What Is a Deep Neural Network?

This article explains by means of an example what a deep neural network is and how they work. Artificial Intelligence (AI) is a broad set of computer science techniques that allow a computer to imitate human intelligence.

An artificial neural network is a machine learning technique that allows a computer to do tasks, by training it, that would be very difficult to do using conventional programming techniques. This is best understood by looking at an example

Imagine you had hundreds of thousands of images, some of which had dogs in them and you decided you wanted to write a computer program to recognize dogs in pictures.

You have two choices. You can write a program to explicitly identify dogs. Or you can write a program that “learns” how to identify dogs.

You unwisely decide to try to do the former.

You create an software program using “if” and “then” statements where the likelihood that you are looking at a dog is programmed to increase every time you identify a doglike attribute such as fur, floppy ears and a tail. The problem is this is hard on many levels.
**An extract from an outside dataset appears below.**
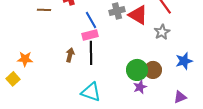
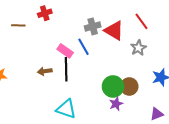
blue line: (91, 20) -> (83, 47), moved
pink rectangle: (90, 35) -> (65, 51), turned 49
brown arrow: (70, 55) -> (45, 71), turned -112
For example if a clump of pixels resembles a tail increase the likelihood that you are looking at a dog.

Your code needs to identify groups of pixels that correspond to the doglike attributes. Even if you manage to do that many photographed objects share some of the dog like attributes, especially photographs of similar animals. Sometimes the attributes are there but obscured. Sometimes attributes are only of importance when other attributes are present.

Your classification fails. You realize you cannot manually identify the complete set of attributes let alone devise all the rules needed to deal with all these special cases.

You wisely give up and decide to try the latter approach. To use a neural network.

The neural network is so named because there is a similarity between this programming approach and the way the brain works.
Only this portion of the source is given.